Task to complete
Omit the pictures and output every entry below exactly as written.

*** Recorded data ***

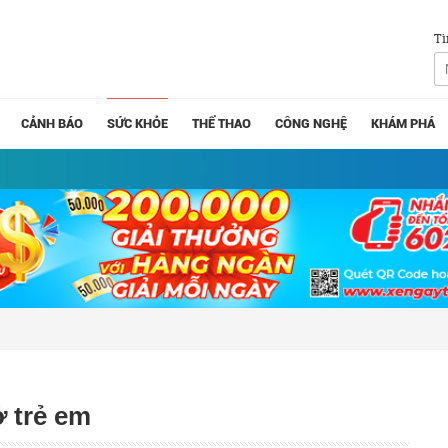
Tì
CẢNH BÁO
SỨC KHỎE
THỂ THAO
CÔNG NGHỆ
KHÁM PHÁ
ở trẻ em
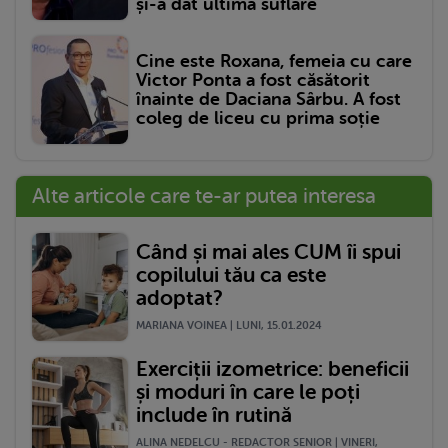
și-a dat ultima suflare
Cine este Roxana, femeia cu care
Victor Ponta a fost căsătorit
înainte de Daciana Sârbu. A fost
coleg de liceu cu prima soție
Alte articole care te-ar putea interesa
Când și mai ales CUM îi spui
copilului tău ca este
adoptat?
MARIANA VOINEA | LUNI, 15.01.2024
Exerciții izometrice: beneficii
și moduri în care le poți
include în rutină
ALINA NEDELCU - REDACTOR SENIOR | VINERI,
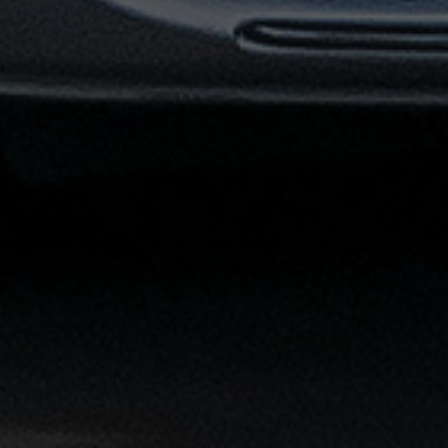
توصيل
مطار
القاهرة
خدمات
ليموزين
خدمات
ليموزين
مطار
القاهرة
الشاملة
خدمة
الليموزين
بمطار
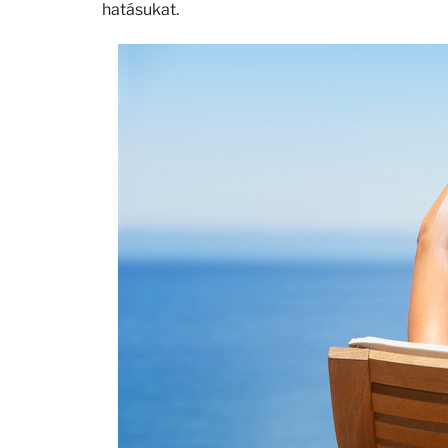
hatásukat.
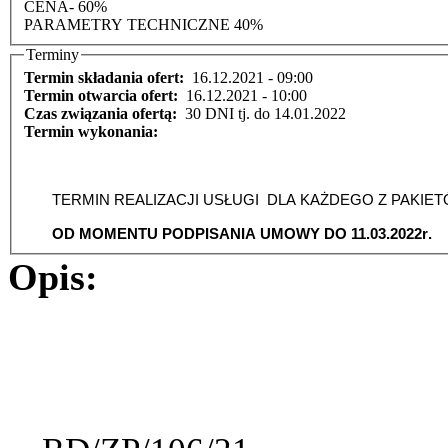
CENA- 60%
PARAMETRY TECHNICZNE 40%
Terminy
Termin składania ofert:
16.12.2021 - 09:00
Termin otwarcia ofert:
16.12.2021 - 10:00
Czas związania ofertą:
30 DNI tj. do 14.01.2022
Termin wykonania:
TERMIN REALIZACJI USŁUGI
DLA KAŻDEGO Z PAKIET
OD MOMENTU PODPISANIA UMOWY DO 11.03.2022r
.
Opis:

***

Output below
Tì
CẢNH BÁO
SỨC KHỎE
THỂ THAO
CÔNG NGHỆ
KHÁM PHÁ
ở trẻ em
și-a dat ultima suflare
Cine este Roxana, femeia cu care
Victor Ponta a fost căsătorit
înainte de Daciana Sârbu. A fost
coleg de liceu cu prima soție
Alte articole care te-ar putea interesa
Când și mai ales CUM îi spui
copilului tău ca este
adoptat?
MARIANA VOINEA | LUNI, 15.01.2024
Exerciții izometrice: beneficii
și moduri în care le poți
include în rutină
ALINA NEDELCU - REDACTOR SENIOR | VINERI,
توصيل
مطار
القاهرة
خدمات
ليموزين
خدمات
ليموزين
مطار
القاهرة
الشاملة
خدمة
الليموزين
بمطار
hatásukat.
CENA- 60%
PARAMETRY TECHNICZNE 40%
Terminy
Termin składania ofert:
16.12.2021 - 09:00
Termin otwarcia ofert:
16.12.2021 - 10:00
Czas związania ofertą:
30 DNI tj. do 14.01.2022
Termin wykonania:
TERMIN REALIZACJI USŁUGI
DLA KAŻDEGO Z PAKIET
OD MOMENTU PODPISANIA UMOWY DO 11.03.2022r
.
Opis:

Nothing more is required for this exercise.